Show that:$$\frac{h_1}{m_1}+\frac{h_2}{m_2}+\frac{h_3}{m_3}\leq3$$ So, I was wondering if we could prevent all the hefty geometry and solve this using Chebyshev's or the Rearrangement inequality. Assume WLOG that $a\leq b \leq c.$ We must have $h_1\geq h_2 \geq h_3$ because the altitude inversely depends on the opposite side length. For similar reasons we have $m_1 \geq m_2 \geq m_3$. But I am not sure how to proceed any further than this, as the application of Chebyshev's inequality ceases to provide any result. $$3(h_1m_1+h_2m_2+h_3m_3)\geq (h_1+h_2+h_3)(m_1+m_2+m_3)$$ Any hints to this problem are much appreciated.

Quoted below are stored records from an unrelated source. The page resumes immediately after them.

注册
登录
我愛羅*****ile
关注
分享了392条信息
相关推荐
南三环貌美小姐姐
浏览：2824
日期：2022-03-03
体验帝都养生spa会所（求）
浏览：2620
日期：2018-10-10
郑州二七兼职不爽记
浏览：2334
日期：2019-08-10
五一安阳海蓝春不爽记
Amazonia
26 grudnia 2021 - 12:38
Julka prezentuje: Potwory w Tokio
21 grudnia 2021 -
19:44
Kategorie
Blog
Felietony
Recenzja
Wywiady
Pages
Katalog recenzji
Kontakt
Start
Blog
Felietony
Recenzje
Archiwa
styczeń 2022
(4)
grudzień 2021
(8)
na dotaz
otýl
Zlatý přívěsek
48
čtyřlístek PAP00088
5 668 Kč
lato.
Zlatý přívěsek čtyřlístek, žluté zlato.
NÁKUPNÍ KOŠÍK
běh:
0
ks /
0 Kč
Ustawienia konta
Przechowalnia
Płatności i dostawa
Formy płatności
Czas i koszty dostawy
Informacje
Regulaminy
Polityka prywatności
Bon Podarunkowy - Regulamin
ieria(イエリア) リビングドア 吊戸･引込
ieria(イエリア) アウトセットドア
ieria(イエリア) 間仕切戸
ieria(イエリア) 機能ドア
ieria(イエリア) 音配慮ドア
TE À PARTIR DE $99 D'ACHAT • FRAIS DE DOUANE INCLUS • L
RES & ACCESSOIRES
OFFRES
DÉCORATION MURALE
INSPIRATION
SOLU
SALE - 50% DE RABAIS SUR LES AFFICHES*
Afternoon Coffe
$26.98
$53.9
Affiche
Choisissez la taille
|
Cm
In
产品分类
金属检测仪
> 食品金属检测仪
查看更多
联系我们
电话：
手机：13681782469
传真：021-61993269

Thanks!

Answer 1

Let $h_1,h_2,h_3$ and $m_1,m_2,m_3$ are the altitudes and the medians to the same side of a triangle, respectively.

Altitude is the shortest distance from a vertex to opposite side.

$h_1\leq m_1$ then $\frac{h_1}{m_1}\leq 1$

$h_2\leq m_2$ then $\frac{h_2}{m_2}\leq 1$

$h_3\leq m_3$ then $\frac{h_3}{m_3}\leq 1$

By adding inequalities side by side

$$\frac{h_1}{m_1}+\frac{h_2}{m_2}+\frac{h_3}{m_3}\leq 3$$

Equality holds, when $h_1=m_1$, $h_2=m_2$ and $h_3=m_3$